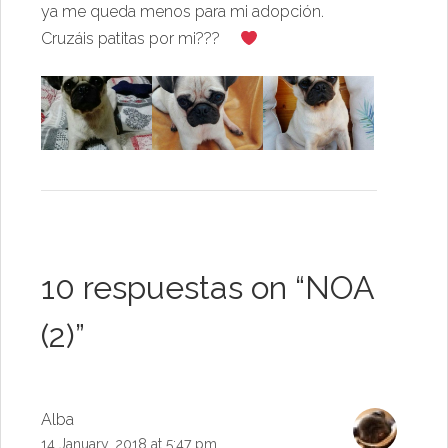
ya me queda menos para mi adopción.
Cruzáis patitas por mi???
10 respuestas on “
NOA
(2)
”
Alba
14 January, 2018 at 5:47 pm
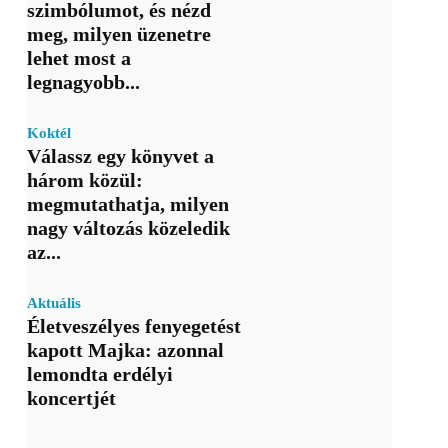
szimbólumot, és nézd
meg, milyen üzenetre
lehet most a
legnagyobb...
Koktél
Válassz egy könyvet a
három közül:
megmutathatja, milyen
nagy változás közeledik
az...
Aktuális
Életveszélyes fenyegetést
kapott Majka: azonnal
lemondta erdélyi
koncertjét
|---|
(Work request) Your output should start at the line containing "megmutathatja, milyen" and stop at the last line of the material, copied exactly, with nothing else.

(Result for this exercise)
megmutathatja, milyen
nagy változás közeledik
az...
Aktuális
Életveszélyes fenyegetést
kapott Majka: azonnal
lemondta erdélyi
koncertjét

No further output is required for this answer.